Luckily, this year we have some helpers from afar who are watching the kids so Alisa and I can both work in the yard.  Everything, physically and mentally, is much easier when two are working together.


Tuesday, February 11, 2014

Humbled

The biggest difficulty of sailing with young kids?  Boat maintenance, hands down.  You just cannot find any complicated/messy/frustrating/expensive boat job that cannot be made more so by adding a 3-year-old to the mix.

As a result, we have one rule we strive to live by when it comes to the annual haulout - we move off the boat.  We know that some other sailing families continue to live aboard while in the yard, and more power to 'em, we say.  But for us, the only route to an outcome where Alisa and I are both more or less sane is to move off for the duration.


When we were first anchored at Whangarei Heads, before we'd even made it up to Whangarei town, we happened to meet a very remarkable couple who set sail from England on a 30-foot cutter the same year that I was born.  They sailed as far as Whangarei, and have made their home here ever since.

The bloke was on board for a cuppa a few days later when Alisa let slip that we were looking for a house-sit during our haulout.  An hour later he called to say that he had found one for us - he'd run the idea by his wife, and they were happy to lend us their home and car for the month of February, when they'd be off visiting family in the South Island.

I don't know if it's because we're traveling with kids, but people occasionally show us such naked kindness, such pure human goodwill, that it really humbles me.  Whether it's the Marquesan with "nothing" who gives us 10 kilos of mangoes, or the Aussie ship captain who offers us house and car a half-hour after meeting us at a barbecue, people infrequently, but regularly, stun us with their hospitality and kindness.

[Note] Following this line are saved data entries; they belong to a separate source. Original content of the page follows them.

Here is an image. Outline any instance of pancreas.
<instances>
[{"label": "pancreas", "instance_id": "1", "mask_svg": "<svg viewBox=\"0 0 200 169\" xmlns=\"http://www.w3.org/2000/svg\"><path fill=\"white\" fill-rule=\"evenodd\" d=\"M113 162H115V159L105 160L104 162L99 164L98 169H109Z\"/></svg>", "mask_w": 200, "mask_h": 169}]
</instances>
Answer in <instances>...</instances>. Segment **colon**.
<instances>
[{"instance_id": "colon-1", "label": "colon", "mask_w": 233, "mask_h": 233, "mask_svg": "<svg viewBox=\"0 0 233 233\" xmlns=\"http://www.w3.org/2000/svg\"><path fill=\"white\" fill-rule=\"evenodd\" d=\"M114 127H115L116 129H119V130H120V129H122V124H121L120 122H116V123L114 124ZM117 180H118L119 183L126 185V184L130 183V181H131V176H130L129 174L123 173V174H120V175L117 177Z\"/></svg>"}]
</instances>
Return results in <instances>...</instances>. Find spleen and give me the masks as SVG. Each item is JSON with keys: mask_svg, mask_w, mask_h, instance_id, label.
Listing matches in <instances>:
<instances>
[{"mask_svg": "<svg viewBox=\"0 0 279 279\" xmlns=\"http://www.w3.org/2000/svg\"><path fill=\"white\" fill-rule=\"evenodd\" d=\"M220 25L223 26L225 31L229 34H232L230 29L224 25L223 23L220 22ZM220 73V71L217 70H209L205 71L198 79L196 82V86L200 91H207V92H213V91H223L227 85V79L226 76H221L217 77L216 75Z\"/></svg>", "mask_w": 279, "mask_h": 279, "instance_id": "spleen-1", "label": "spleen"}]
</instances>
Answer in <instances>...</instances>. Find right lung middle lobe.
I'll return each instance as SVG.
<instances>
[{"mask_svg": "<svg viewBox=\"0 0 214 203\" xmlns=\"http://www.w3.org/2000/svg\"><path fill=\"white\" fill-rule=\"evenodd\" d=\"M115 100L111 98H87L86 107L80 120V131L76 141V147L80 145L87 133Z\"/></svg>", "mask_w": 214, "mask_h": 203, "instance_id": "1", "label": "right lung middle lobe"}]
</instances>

Often it's ex-travelers, like the couple who we're house-sitting for now, who are most unguardedly kind.  I'm at a loss for what we could possibly do for this couple to reciprocate.  But I reassure myself that our chance will come when we've settled down in some interesting corner of Alaska, and people from the other side of the world happen upon us in our daily lives.

One of the nice things about a house is all the room that is on offer for laying out boat jobs.  

Friday, February 7, 2014

It Happens

Yes, it happens - the annual trip to the boat yard.

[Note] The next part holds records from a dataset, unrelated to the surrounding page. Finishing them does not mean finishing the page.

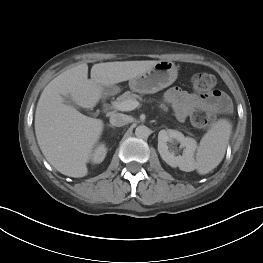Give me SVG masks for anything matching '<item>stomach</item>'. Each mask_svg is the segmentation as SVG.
<instances>
[{"mask_svg":"<svg viewBox=\"0 0 263 263\" xmlns=\"http://www.w3.org/2000/svg\"><path fill=\"white\" fill-rule=\"evenodd\" d=\"M177 68L172 61L160 60L145 72L129 80L132 91L145 94L156 93L170 86L177 78ZM118 90L115 87H103V90Z\"/></svg>","mask_w":263,"mask_h":263,"instance_id":"obj_1","label":"stomach"}]
</instances>
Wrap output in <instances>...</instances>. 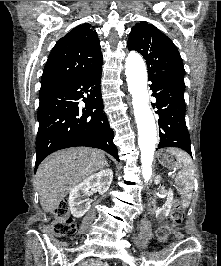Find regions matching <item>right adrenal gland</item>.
<instances>
[{"instance_id": "1", "label": "right adrenal gland", "mask_w": 221, "mask_h": 266, "mask_svg": "<svg viewBox=\"0 0 221 266\" xmlns=\"http://www.w3.org/2000/svg\"><path fill=\"white\" fill-rule=\"evenodd\" d=\"M105 166H106V167H109V164L106 162Z\"/></svg>"}]
</instances>
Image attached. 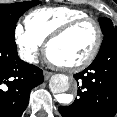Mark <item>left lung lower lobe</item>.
<instances>
[{
  "instance_id": "0a47b994",
  "label": "left lung lower lobe",
  "mask_w": 117,
  "mask_h": 117,
  "mask_svg": "<svg viewBox=\"0 0 117 117\" xmlns=\"http://www.w3.org/2000/svg\"><path fill=\"white\" fill-rule=\"evenodd\" d=\"M74 78L78 98L59 107L63 117H114L117 113V38L100 49L94 61Z\"/></svg>"
}]
</instances>
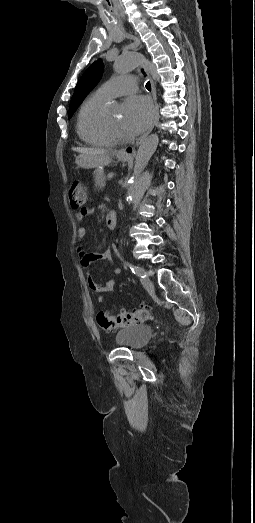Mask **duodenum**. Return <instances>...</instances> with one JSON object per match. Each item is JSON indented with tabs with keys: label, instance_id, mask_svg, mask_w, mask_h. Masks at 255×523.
I'll return each instance as SVG.
<instances>
[{
	"label": "duodenum",
	"instance_id": "1",
	"mask_svg": "<svg viewBox=\"0 0 255 523\" xmlns=\"http://www.w3.org/2000/svg\"><path fill=\"white\" fill-rule=\"evenodd\" d=\"M116 221L117 215L115 212L112 211L106 215L105 222L108 228L113 229L116 226Z\"/></svg>",
	"mask_w": 255,
	"mask_h": 523
}]
</instances>
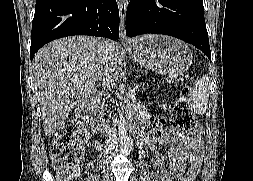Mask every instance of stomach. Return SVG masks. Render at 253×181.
Here are the masks:
<instances>
[{"mask_svg": "<svg viewBox=\"0 0 253 181\" xmlns=\"http://www.w3.org/2000/svg\"><path fill=\"white\" fill-rule=\"evenodd\" d=\"M126 50L140 65L164 75L181 74L192 64L188 46L169 36L144 35L133 39Z\"/></svg>", "mask_w": 253, "mask_h": 181, "instance_id": "stomach-1", "label": "stomach"}]
</instances>
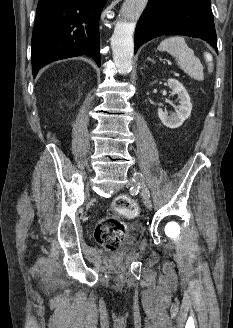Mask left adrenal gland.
Here are the masks:
<instances>
[{
    "mask_svg": "<svg viewBox=\"0 0 233 328\" xmlns=\"http://www.w3.org/2000/svg\"><path fill=\"white\" fill-rule=\"evenodd\" d=\"M147 60L155 63V61L153 59L147 58Z\"/></svg>",
    "mask_w": 233,
    "mask_h": 328,
    "instance_id": "a2214340",
    "label": "left adrenal gland"
}]
</instances>
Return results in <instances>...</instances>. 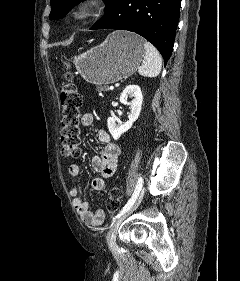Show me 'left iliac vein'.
Here are the masks:
<instances>
[{
	"mask_svg": "<svg viewBox=\"0 0 240 281\" xmlns=\"http://www.w3.org/2000/svg\"><path fill=\"white\" fill-rule=\"evenodd\" d=\"M145 194V188L142 189L138 200L136 201V203L127 211L125 212L123 215H121L110 227V230L107 234V243L108 246L110 248V250L115 253L117 251V244H116V234L118 231L119 226L121 225V223L138 207V205L140 204V202L143 199V196Z\"/></svg>",
	"mask_w": 240,
	"mask_h": 281,
	"instance_id": "4c4485c4",
	"label": "left iliac vein"
}]
</instances>
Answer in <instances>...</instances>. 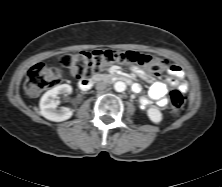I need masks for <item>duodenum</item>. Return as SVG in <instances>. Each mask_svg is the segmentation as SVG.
<instances>
[{
	"label": "duodenum",
	"mask_w": 222,
	"mask_h": 187,
	"mask_svg": "<svg viewBox=\"0 0 222 187\" xmlns=\"http://www.w3.org/2000/svg\"><path fill=\"white\" fill-rule=\"evenodd\" d=\"M105 81V80H112V81H124V82H130L131 78L130 76L122 73L113 72L108 75H96L92 80H82L79 83V88L81 90H89L93 84L94 81Z\"/></svg>",
	"instance_id": "1"
}]
</instances>
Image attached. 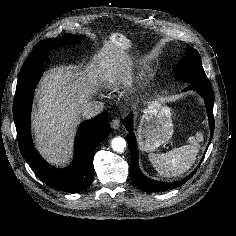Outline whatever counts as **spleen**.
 Wrapping results in <instances>:
<instances>
[{
    "instance_id": "spleen-1",
    "label": "spleen",
    "mask_w": 236,
    "mask_h": 236,
    "mask_svg": "<svg viewBox=\"0 0 236 236\" xmlns=\"http://www.w3.org/2000/svg\"><path fill=\"white\" fill-rule=\"evenodd\" d=\"M203 141V134L197 132L188 138L187 144L161 154H149V159L156 171L163 177H176L187 172L196 160L199 143Z\"/></svg>"
}]
</instances>
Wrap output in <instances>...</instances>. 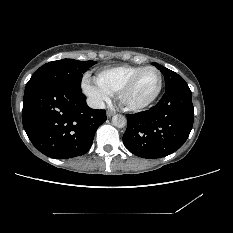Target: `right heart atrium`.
<instances>
[{
	"instance_id": "obj_1",
	"label": "right heart atrium",
	"mask_w": 233,
	"mask_h": 233,
	"mask_svg": "<svg viewBox=\"0 0 233 233\" xmlns=\"http://www.w3.org/2000/svg\"><path fill=\"white\" fill-rule=\"evenodd\" d=\"M84 93L96 106H102L109 100V94L105 92L98 84L94 83L88 76H85L82 82Z\"/></svg>"
}]
</instances>
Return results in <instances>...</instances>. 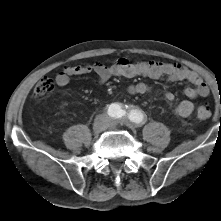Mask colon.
I'll return each mask as SVG.
<instances>
[{"label": "colon", "instance_id": "5ec220e1", "mask_svg": "<svg viewBox=\"0 0 221 221\" xmlns=\"http://www.w3.org/2000/svg\"><path fill=\"white\" fill-rule=\"evenodd\" d=\"M55 87L54 81L51 78H42L34 88L33 94L35 98H41L53 91ZM210 108L205 104H199L196 108V116L200 120H206L210 117Z\"/></svg>", "mask_w": 221, "mask_h": 221}]
</instances>
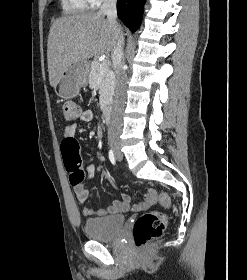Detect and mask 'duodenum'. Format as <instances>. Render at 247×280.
<instances>
[{
    "instance_id": "410a0bca",
    "label": "duodenum",
    "mask_w": 247,
    "mask_h": 280,
    "mask_svg": "<svg viewBox=\"0 0 247 280\" xmlns=\"http://www.w3.org/2000/svg\"><path fill=\"white\" fill-rule=\"evenodd\" d=\"M103 118L106 122L111 120V109L109 107L103 109Z\"/></svg>"
}]
</instances>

Hauling out Galactic always feels so odd - the family home/mothership/repository of all our hopes and dreams is suddenly parked on some obscure patch of gravel and taken all to pieces, and the long uphill journey to getting back into the water begins.

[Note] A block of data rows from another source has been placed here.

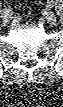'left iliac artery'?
<instances>
[{
  "mask_svg": "<svg viewBox=\"0 0 63 107\" xmlns=\"http://www.w3.org/2000/svg\"><path fill=\"white\" fill-rule=\"evenodd\" d=\"M53 4H54V2H53L52 0H48V1H47V5H48L49 7H52Z\"/></svg>",
  "mask_w": 63,
  "mask_h": 107,
  "instance_id": "obj_1",
  "label": "left iliac artery"
}]
</instances>
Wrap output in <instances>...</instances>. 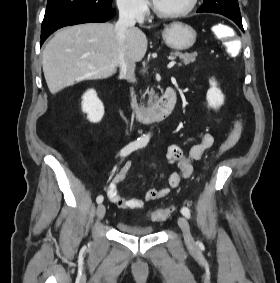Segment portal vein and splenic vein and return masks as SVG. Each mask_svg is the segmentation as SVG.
<instances>
[{"label": "portal vein and splenic vein", "instance_id": "1", "mask_svg": "<svg viewBox=\"0 0 280 283\" xmlns=\"http://www.w3.org/2000/svg\"><path fill=\"white\" fill-rule=\"evenodd\" d=\"M175 63H176L175 60H172L168 63L167 67L170 69L175 65Z\"/></svg>", "mask_w": 280, "mask_h": 283}]
</instances>
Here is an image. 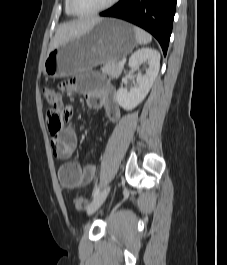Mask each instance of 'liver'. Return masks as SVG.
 Here are the masks:
<instances>
[{"label":"liver","instance_id":"1","mask_svg":"<svg viewBox=\"0 0 227 265\" xmlns=\"http://www.w3.org/2000/svg\"><path fill=\"white\" fill-rule=\"evenodd\" d=\"M100 20V18L81 19L59 25L55 37L50 44L48 52L74 38L80 37L87 33Z\"/></svg>","mask_w":227,"mask_h":265}]
</instances>
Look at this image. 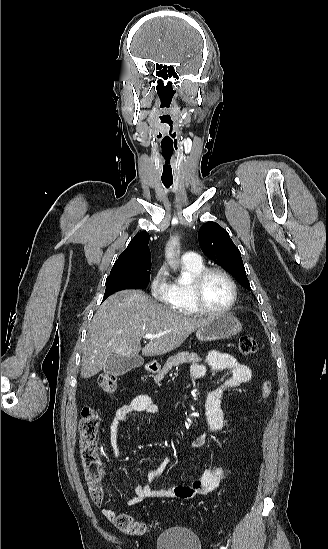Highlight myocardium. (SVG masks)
I'll return each instance as SVG.
<instances>
[{
    "mask_svg": "<svg viewBox=\"0 0 328 549\" xmlns=\"http://www.w3.org/2000/svg\"><path fill=\"white\" fill-rule=\"evenodd\" d=\"M213 272H218L224 275L232 287V296L227 305L221 309H208L204 308L201 305L205 304V301L202 298L201 289L204 280L206 277ZM189 295L192 301V304L189 305V308L194 311L198 316H213L220 317L231 312L236 305L238 299V285L233 277V275L222 265L219 264H209L205 265L199 272L192 276L189 281Z\"/></svg>",
    "mask_w": 328,
    "mask_h": 549,
    "instance_id": "obj_1",
    "label": "myocardium"
}]
</instances>
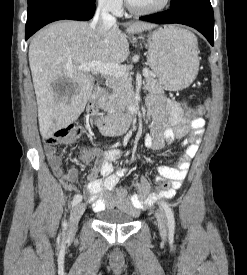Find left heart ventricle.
Wrapping results in <instances>:
<instances>
[{"instance_id": "obj_1", "label": "left heart ventricle", "mask_w": 247, "mask_h": 275, "mask_svg": "<svg viewBox=\"0 0 247 275\" xmlns=\"http://www.w3.org/2000/svg\"><path fill=\"white\" fill-rule=\"evenodd\" d=\"M136 8H152L160 5L164 0H130Z\"/></svg>"}]
</instances>
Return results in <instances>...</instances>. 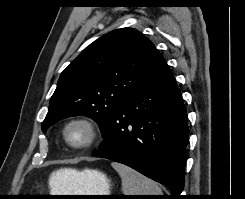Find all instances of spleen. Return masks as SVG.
<instances>
[{
	"mask_svg": "<svg viewBox=\"0 0 245 199\" xmlns=\"http://www.w3.org/2000/svg\"><path fill=\"white\" fill-rule=\"evenodd\" d=\"M111 165L121 177L124 195H163L156 182L134 169L116 162Z\"/></svg>",
	"mask_w": 245,
	"mask_h": 199,
	"instance_id": "1",
	"label": "spleen"
}]
</instances>
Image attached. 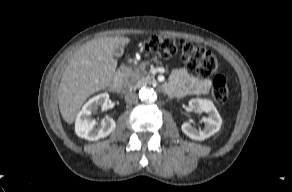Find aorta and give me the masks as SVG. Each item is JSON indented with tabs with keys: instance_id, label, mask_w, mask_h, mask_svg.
Wrapping results in <instances>:
<instances>
[{
	"instance_id": "762f6f07",
	"label": "aorta",
	"mask_w": 292,
	"mask_h": 192,
	"mask_svg": "<svg viewBox=\"0 0 292 192\" xmlns=\"http://www.w3.org/2000/svg\"><path fill=\"white\" fill-rule=\"evenodd\" d=\"M139 98L144 103H153L157 100V93L151 87H142L139 90Z\"/></svg>"
}]
</instances>
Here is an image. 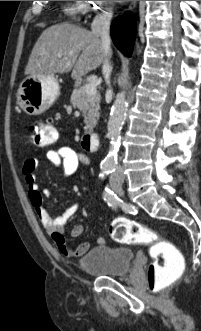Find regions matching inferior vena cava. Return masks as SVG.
<instances>
[{
  "label": "inferior vena cava",
  "mask_w": 201,
  "mask_h": 331,
  "mask_svg": "<svg viewBox=\"0 0 201 331\" xmlns=\"http://www.w3.org/2000/svg\"><path fill=\"white\" fill-rule=\"evenodd\" d=\"M112 17V13L110 11L102 12L98 15L95 16L91 28H92V33L99 36L102 42V47L105 51V54L107 56L103 67H102V72L105 78L106 83L109 85L110 84V74L112 71V66L109 64L108 57L111 52V39H110V34H109V28H110V20ZM112 90L109 89L107 93H111ZM115 176L119 177L120 180H123V174L122 170L120 167H117Z\"/></svg>",
  "instance_id": "602c4592"
}]
</instances>
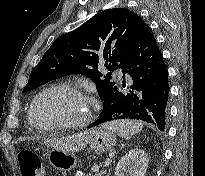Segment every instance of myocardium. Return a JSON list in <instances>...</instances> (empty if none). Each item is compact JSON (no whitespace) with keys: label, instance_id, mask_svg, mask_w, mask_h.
<instances>
[{"label":"myocardium","instance_id":"myocardium-1","mask_svg":"<svg viewBox=\"0 0 205 176\" xmlns=\"http://www.w3.org/2000/svg\"><path fill=\"white\" fill-rule=\"evenodd\" d=\"M57 90L69 91V92H72L78 95L86 105L85 114L81 119L75 122H64V123H57V124H50V125H40L36 121L35 116H34L37 104L40 101V99L43 98L45 95L53 91H57ZM92 112H93V104H92L90 97L79 86L73 83H69V82H62V83L53 84L37 94V96L33 99L32 104L30 106V109L28 112V118H29L30 124L39 131L76 130V129H80L86 126L91 121Z\"/></svg>","mask_w":205,"mask_h":176}]
</instances>
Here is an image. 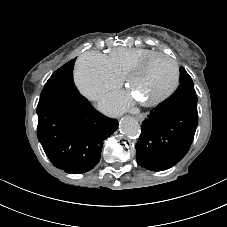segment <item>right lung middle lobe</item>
I'll list each match as a JSON object with an SVG mask.
<instances>
[{
    "label": "right lung middle lobe",
    "instance_id": "1",
    "mask_svg": "<svg viewBox=\"0 0 227 227\" xmlns=\"http://www.w3.org/2000/svg\"><path fill=\"white\" fill-rule=\"evenodd\" d=\"M74 62L75 59L67 62L51 75L41 92V97L48 95L62 97L64 95L79 94L73 81Z\"/></svg>",
    "mask_w": 227,
    "mask_h": 227
}]
</instances>
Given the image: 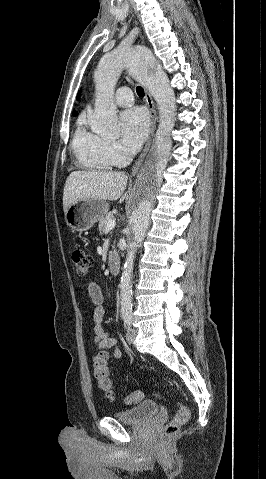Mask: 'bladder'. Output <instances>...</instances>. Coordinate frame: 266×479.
Wrapping results in <instances>:
<instances>
[{"instance_id": "1", "label": "bladder", "mask_w": 266, "mask_h": 479, "mask_svg": "<svg viewBox=\"0 0 266 479\" xmlns=\"http://www.w3.org/2000/svg\"><path fill=\"white\" fill-rule=\"evenodd\" d=\"M159 406L156 402L146 400L138 405L113 413V417L122 423L127 424H143L158 414Z\"/></svg>"}]
</instances>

There's a funny transition where you go from being the master of your own ocean-going vessel, in your own watery realm, to being a mere rent payer in someone else's domain.  The yard guys know more about hauling your vessel than you do - they do it all the time, after all.  But you've also got to watch every decision they make, since you'll be living with their mistakes.  A funny transition.


And there's also the funny transition where you start thinking exclusively about the things that are wrong with the boat, and need to be set right.  This begins to open the door to self-doubt.  Who are you to be sailing the world with a boat that isn't absolutely perfect?

Everything will be fine once you get in the water again, and you retain a faint memory of how good it will feel to really shove off and point the bow to somewhere a hundred times farther than you can see.  But to get there you've got to put in the boat yard time.


Our bed, disassembled in order to drop the rudder out of the boat - for the second year in a row!
Of course, any fool could take care of a simple haul-out if that were all they were doing.  But I'm also coming up on the one month mark until the PhD thesis is due, I've got a brand-new biology project beginning this month, and we're now less than two months away from the day when we'd "like" to be ready for Rapa.

I feel strangely calm - is this a bad sign?